- [DATA]

[Start of section]

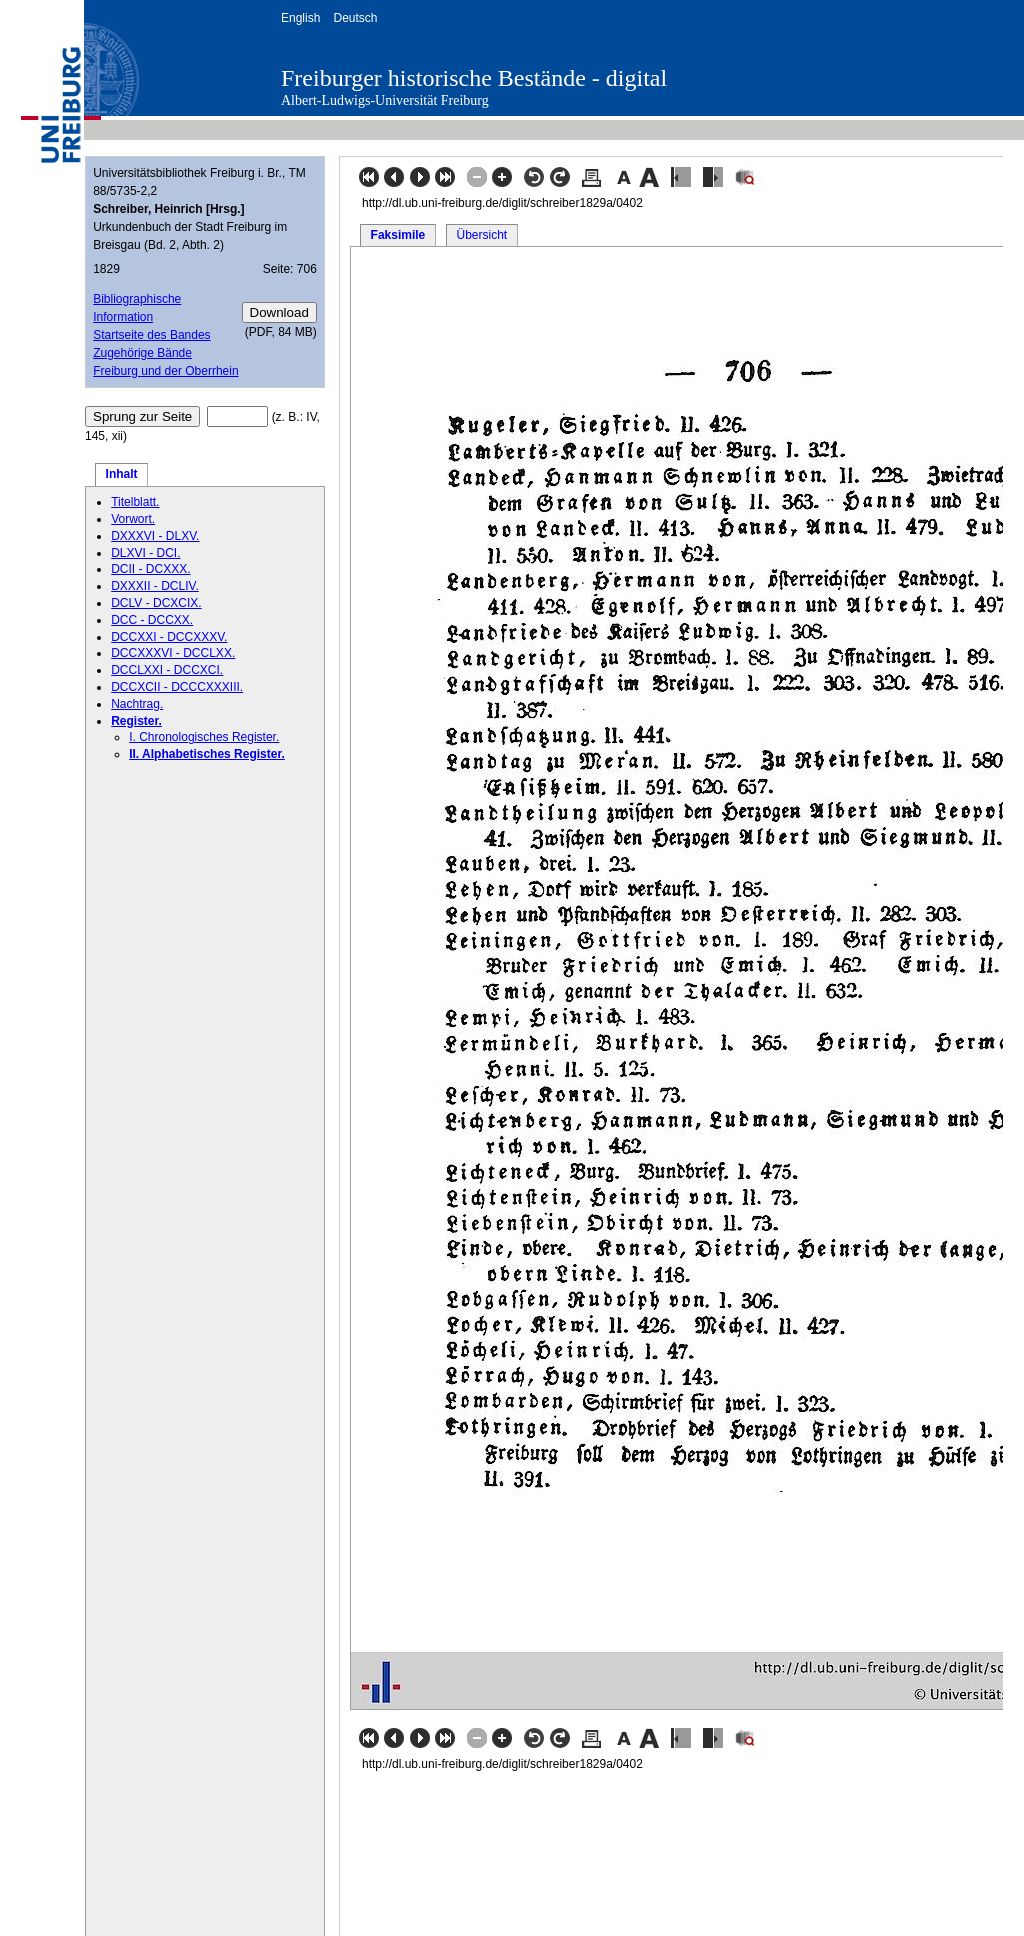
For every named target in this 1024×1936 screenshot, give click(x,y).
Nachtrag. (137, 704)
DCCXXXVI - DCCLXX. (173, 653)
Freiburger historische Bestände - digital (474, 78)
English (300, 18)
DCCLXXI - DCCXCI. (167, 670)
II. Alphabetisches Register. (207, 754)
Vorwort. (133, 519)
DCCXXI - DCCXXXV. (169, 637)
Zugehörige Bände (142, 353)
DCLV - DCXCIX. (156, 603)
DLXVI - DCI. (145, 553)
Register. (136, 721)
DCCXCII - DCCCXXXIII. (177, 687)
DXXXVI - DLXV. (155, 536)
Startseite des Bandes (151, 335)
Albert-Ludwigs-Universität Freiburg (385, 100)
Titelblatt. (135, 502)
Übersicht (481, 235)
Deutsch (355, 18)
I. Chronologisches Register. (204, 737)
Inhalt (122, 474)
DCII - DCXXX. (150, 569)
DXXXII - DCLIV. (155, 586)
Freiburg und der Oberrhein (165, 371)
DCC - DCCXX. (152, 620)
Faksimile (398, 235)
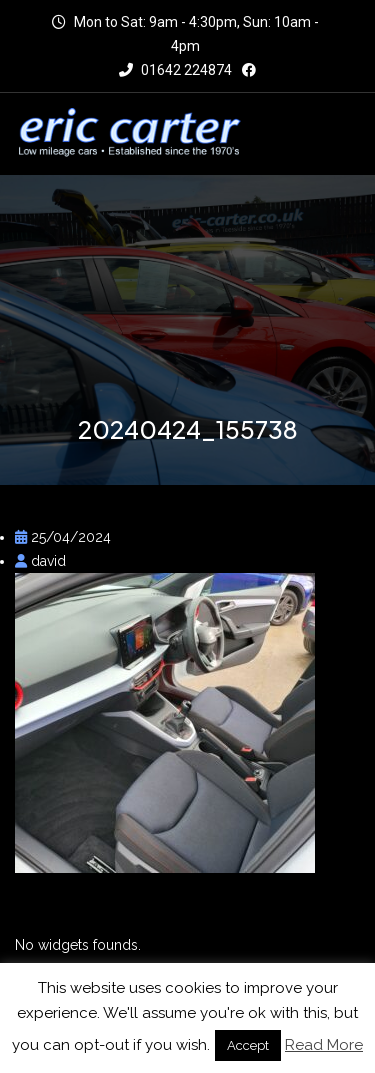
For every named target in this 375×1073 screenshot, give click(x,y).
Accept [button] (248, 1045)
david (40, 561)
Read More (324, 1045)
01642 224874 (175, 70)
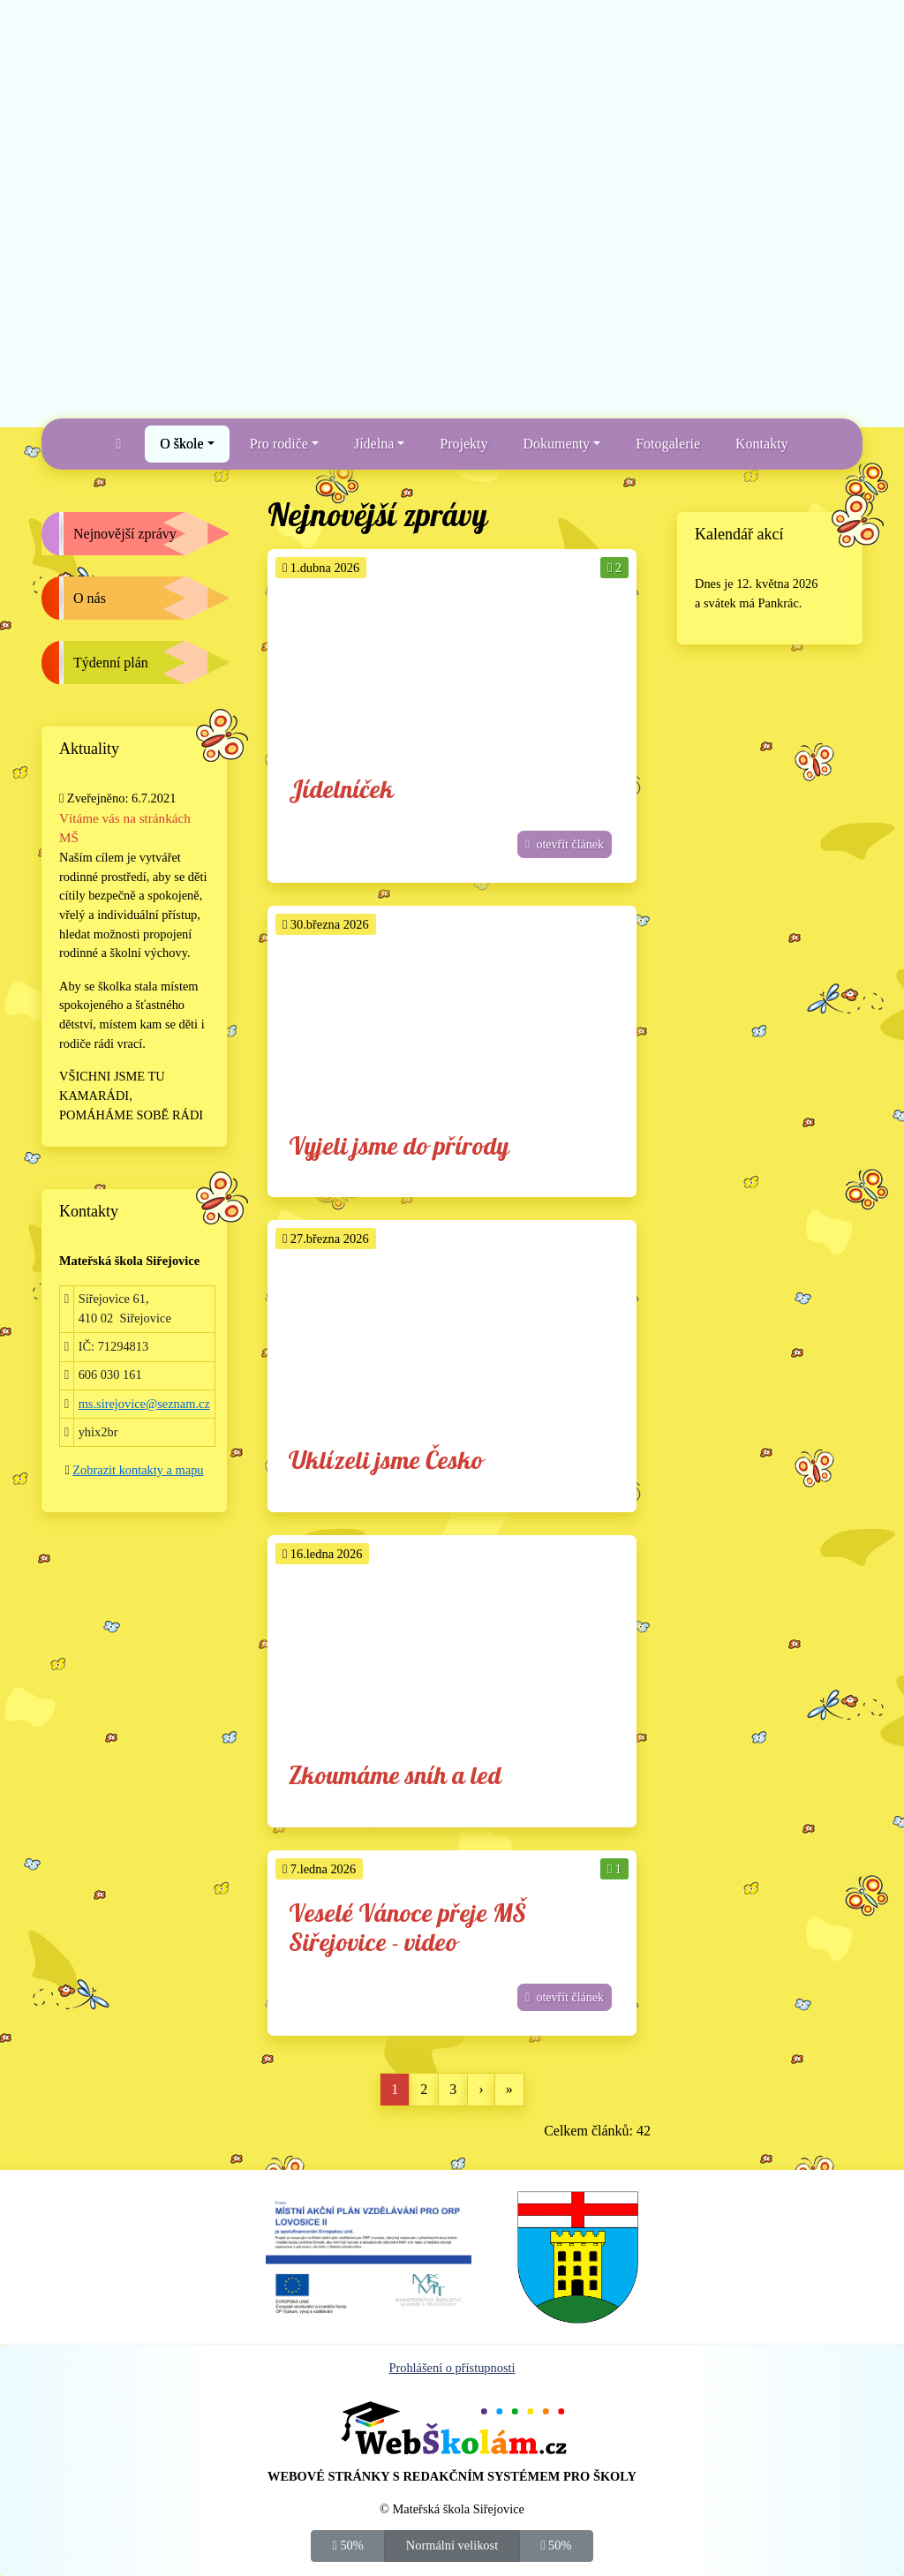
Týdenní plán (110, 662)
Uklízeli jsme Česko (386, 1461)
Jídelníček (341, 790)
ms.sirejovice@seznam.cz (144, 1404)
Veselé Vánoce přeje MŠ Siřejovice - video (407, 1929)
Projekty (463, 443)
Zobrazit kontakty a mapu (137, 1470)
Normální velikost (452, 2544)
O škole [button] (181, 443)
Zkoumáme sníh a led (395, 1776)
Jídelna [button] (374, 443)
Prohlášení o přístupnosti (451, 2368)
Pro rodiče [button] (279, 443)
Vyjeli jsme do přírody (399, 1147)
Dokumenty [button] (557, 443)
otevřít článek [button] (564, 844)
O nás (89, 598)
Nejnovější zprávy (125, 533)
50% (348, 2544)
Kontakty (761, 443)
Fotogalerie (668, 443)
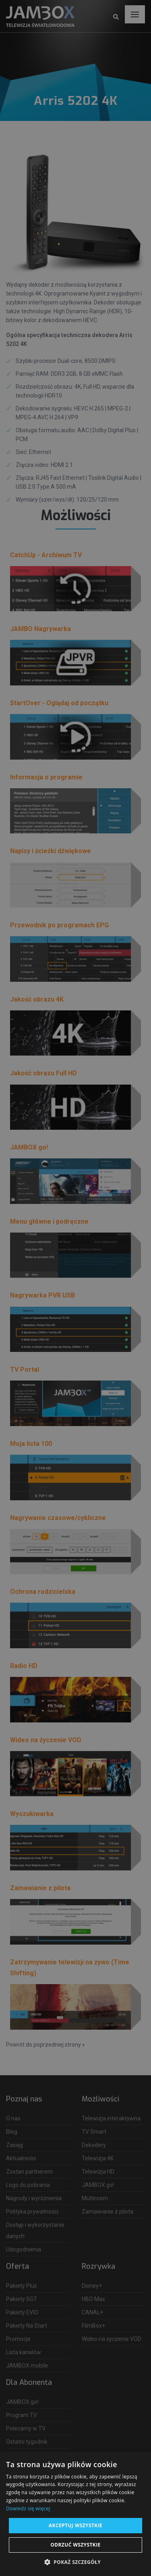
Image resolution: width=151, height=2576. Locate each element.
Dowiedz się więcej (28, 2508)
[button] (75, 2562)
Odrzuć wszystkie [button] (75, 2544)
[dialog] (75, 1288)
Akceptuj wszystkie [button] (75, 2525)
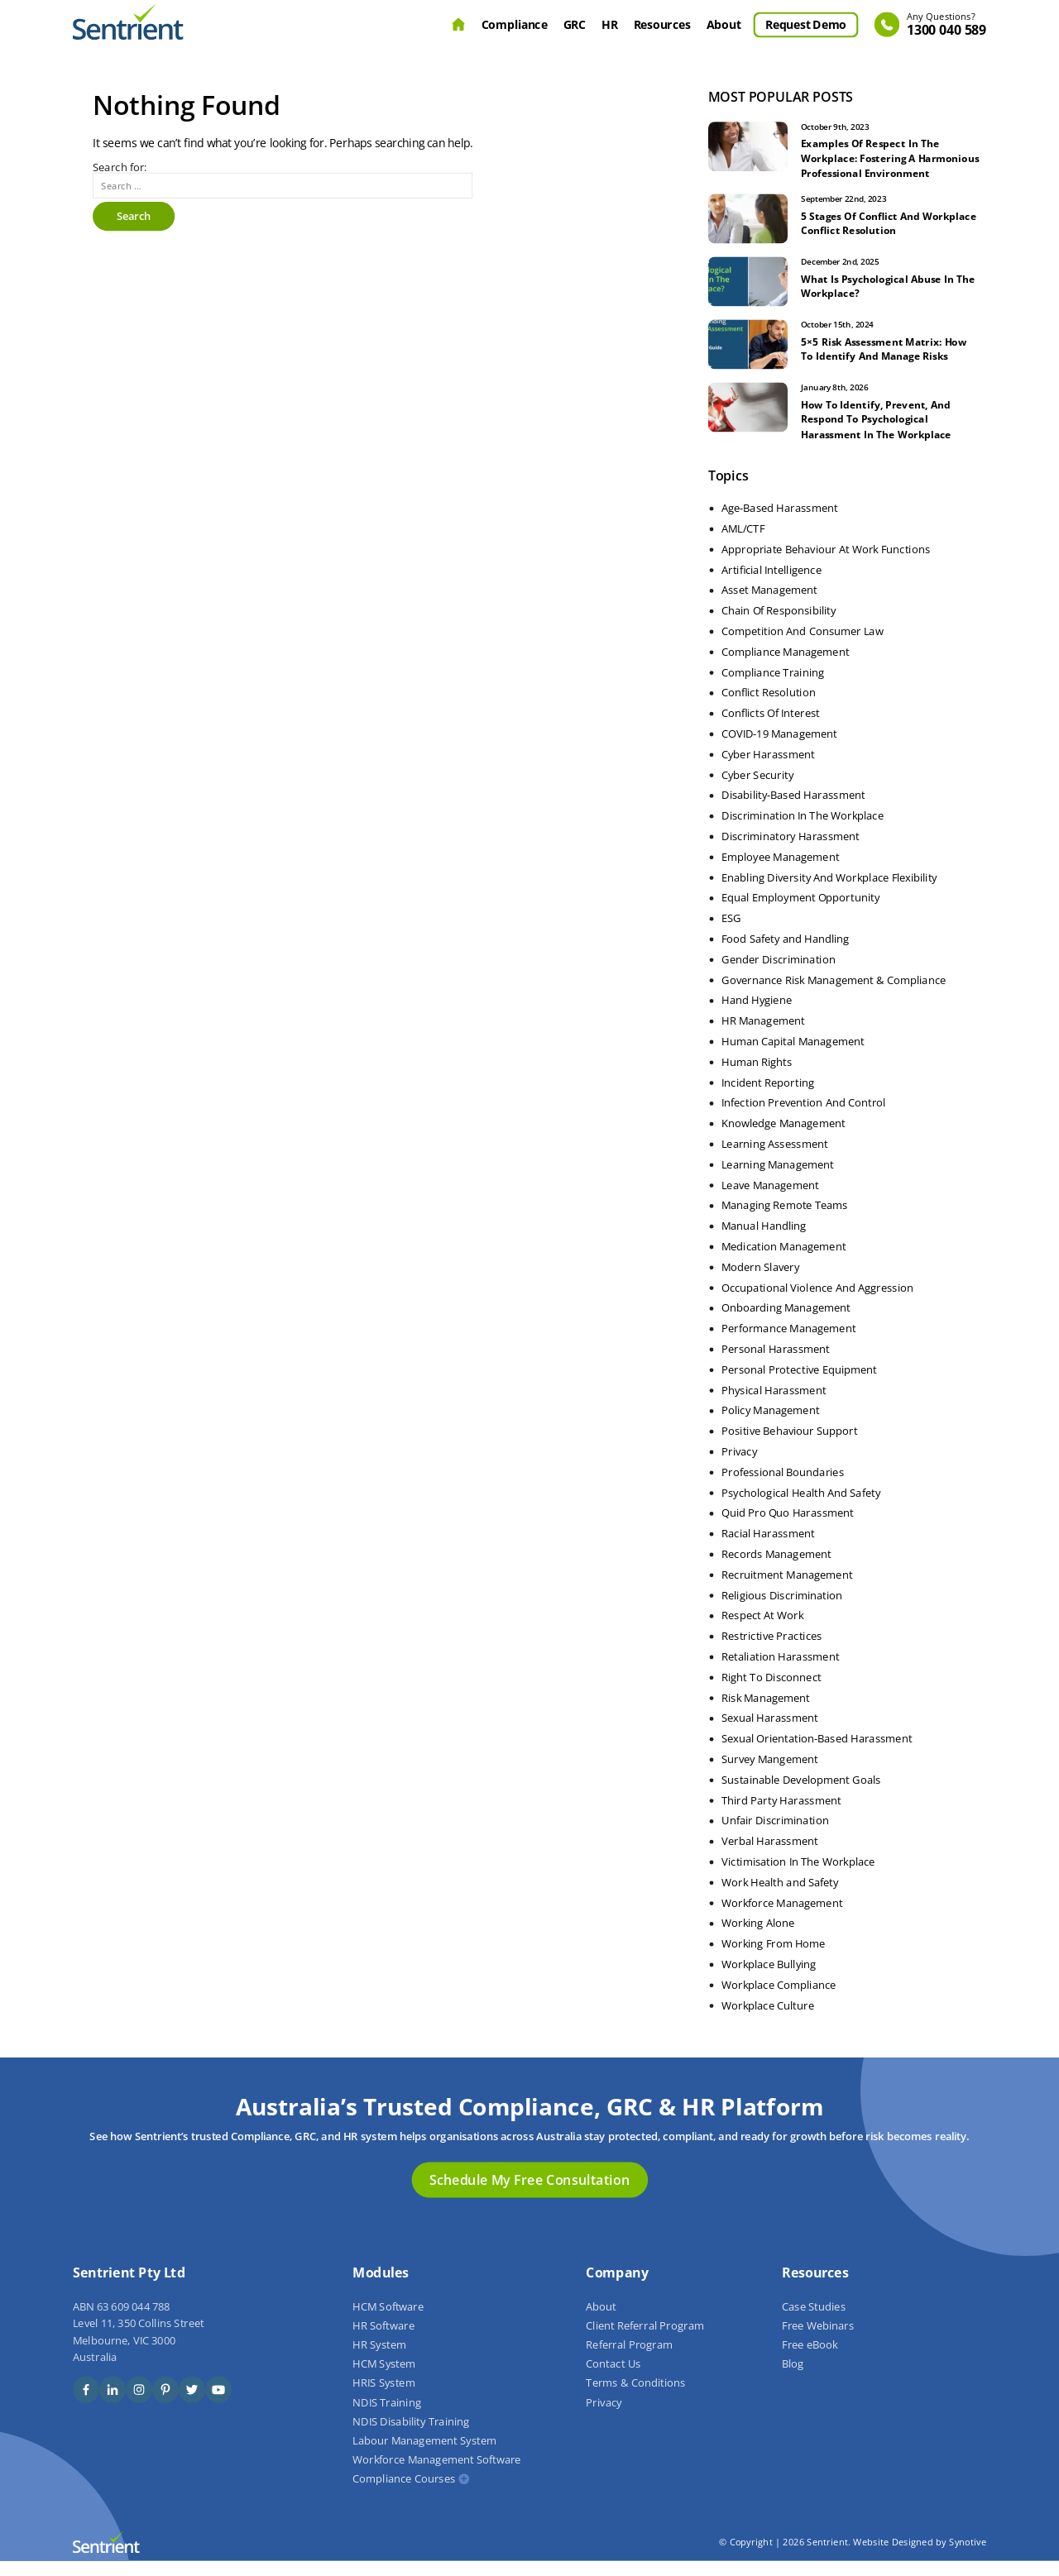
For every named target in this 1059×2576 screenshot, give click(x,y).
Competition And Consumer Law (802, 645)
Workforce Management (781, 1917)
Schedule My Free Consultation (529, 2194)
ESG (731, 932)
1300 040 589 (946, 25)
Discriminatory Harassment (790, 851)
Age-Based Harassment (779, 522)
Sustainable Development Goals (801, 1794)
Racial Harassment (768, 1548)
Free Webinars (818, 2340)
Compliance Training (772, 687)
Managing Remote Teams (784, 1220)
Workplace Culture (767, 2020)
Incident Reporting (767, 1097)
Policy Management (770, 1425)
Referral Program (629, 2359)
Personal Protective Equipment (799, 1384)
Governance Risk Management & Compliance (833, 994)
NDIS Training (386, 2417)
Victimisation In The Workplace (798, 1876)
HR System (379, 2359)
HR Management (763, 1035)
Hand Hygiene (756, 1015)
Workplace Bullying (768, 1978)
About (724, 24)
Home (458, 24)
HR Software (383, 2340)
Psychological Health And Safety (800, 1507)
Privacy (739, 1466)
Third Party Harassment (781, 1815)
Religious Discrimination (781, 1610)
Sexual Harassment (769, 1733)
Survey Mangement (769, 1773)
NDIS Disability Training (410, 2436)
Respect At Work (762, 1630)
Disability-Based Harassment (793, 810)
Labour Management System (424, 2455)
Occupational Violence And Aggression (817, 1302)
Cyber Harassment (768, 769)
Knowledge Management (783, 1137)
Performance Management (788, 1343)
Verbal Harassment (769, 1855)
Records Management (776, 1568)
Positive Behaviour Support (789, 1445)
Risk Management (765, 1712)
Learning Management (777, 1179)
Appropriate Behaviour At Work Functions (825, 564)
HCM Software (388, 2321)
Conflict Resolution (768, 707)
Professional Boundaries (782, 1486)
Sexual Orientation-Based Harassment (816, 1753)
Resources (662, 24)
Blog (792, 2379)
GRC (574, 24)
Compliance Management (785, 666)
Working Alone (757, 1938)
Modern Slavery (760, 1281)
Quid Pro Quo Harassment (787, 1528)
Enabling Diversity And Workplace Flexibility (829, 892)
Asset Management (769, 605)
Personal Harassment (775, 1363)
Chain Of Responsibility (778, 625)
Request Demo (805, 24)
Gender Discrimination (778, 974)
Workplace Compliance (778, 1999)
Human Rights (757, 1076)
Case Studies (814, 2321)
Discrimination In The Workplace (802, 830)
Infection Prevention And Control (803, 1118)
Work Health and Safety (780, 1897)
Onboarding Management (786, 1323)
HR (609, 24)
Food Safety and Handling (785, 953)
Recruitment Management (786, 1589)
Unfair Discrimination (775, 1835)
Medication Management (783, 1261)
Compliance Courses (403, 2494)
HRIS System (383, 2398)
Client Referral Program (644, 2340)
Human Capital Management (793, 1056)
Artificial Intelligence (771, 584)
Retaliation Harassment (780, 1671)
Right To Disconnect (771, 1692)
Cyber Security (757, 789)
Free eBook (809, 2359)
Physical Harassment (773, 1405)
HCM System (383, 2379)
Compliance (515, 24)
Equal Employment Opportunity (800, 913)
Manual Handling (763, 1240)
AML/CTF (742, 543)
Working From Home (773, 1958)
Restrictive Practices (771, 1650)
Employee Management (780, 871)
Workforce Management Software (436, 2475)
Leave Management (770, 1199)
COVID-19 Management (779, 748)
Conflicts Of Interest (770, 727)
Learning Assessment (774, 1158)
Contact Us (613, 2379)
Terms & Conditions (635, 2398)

[End of section]

Above are some lines. Repeat exactly, and only, those from the line that has "Artificial Intelligence (771, 584)" through the line that has "Employee Management (780, 871)".

- [ANSWER BOX]
Artificial Intelligence (771, 584)
Retaliation Harassment (780, 1671)
Right To Disconnect (771, 1692)
Cyber Security (757, 789)
Free eBook (809, 2359)
Physical Harassment (773, 1405)
HCM System (383, 2379)
Compliance (515, 24)
Equal Employment Opportunity (800, 913)
Manual Handling (763, 1240)
AML/CTF (742, 543)
Working From Home (773, 1958)
Restrictive Practices (771, 1650)
Employee Management (780, 871)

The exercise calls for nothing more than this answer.